Vertical Integration embraces mediocrity in a way that ensures the success of the black market in many areas. If the same huge warehouse leasees were truly growing an amazing crop of beautiful cannabis that all conneseurs desired to purchase you can bet they would be screaming bloody murder to be allowed to brand that product and sell it statewide. As a majority of rural patients already know now that their MMCs have partnered with the city slickers  the quality of the medicine grown in these big buggy monocultured indoor farms is not even close to the quality of the product grown in the hills by their friends and neighbors. As we have seen the governors task force has not one single recommendation regarding large scale adult to adult unlicensed sales of marijuana. Quality will always speak most loudly to true lovers of cannabis, regardless of laws, I believe that is why the USA had lost the drug war on cannabis years ago. 

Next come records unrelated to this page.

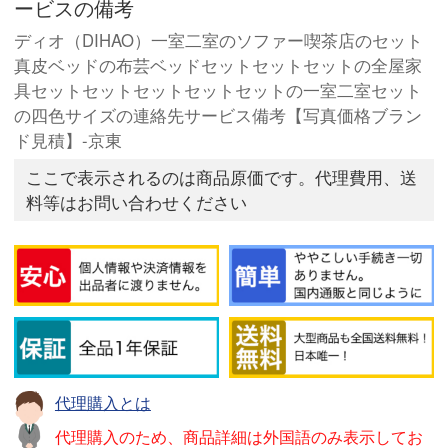
ービスの備考
ディオ（DIHAO）一室二室のソファー喫茶店のセット
真皮ベッドの布芸ベッドセットセットセットの全屋家
具セットセットセットセットセットの一室二室セット
の四色サイズの連絡先サービス備考【写真価格ブラン
ド見積】-京東
ここで表示されるのは商品原価です。代理費用、送
料等はお問い合わせください
代理購入とは
代理購入のため、商品詳細は外国語のみ表示してお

Vertical Integration drives the unhealthy Dabs fad. When a crop is substandard (due to bugs, mold, mildew, immaturity, or lack of flushing out chemicals it was grown with)  they dont throw it away, they "spin it down" with harsh chemical solvents like Butane, Hexane, Sirlene and others...  into "wax" "budder" "shatter" "dabs" or  "BHO" and jack the price up to triple what is charged for cannabis flowers. This product can be profitably sold in large quantities to other MMCs without fear of a 30% compromise as the weight is lower since the THC is deeply concentrated. Unfortunately the solvents used to create these trendy fun products form a covalent bond with the THC molecule so what the users end up smoking is not good old fashioned THC, but some new untested molecule, capable of increased lung expansion, and monumentally greater highs, with properties closer to chemically treated cigarettes.  This fad is widespread among the younger cannabis enthusiasts, older folks seem to know that this is not a great idea...  
Thank you for reading, please let all your colleagues know that you support the closely monitored open seed to sale system as proposed by Ron kazzermell under RF1... 
Thank You. 
Jessica LeRoux
concerned rural patient, attendee of a majority of A-64 meetings.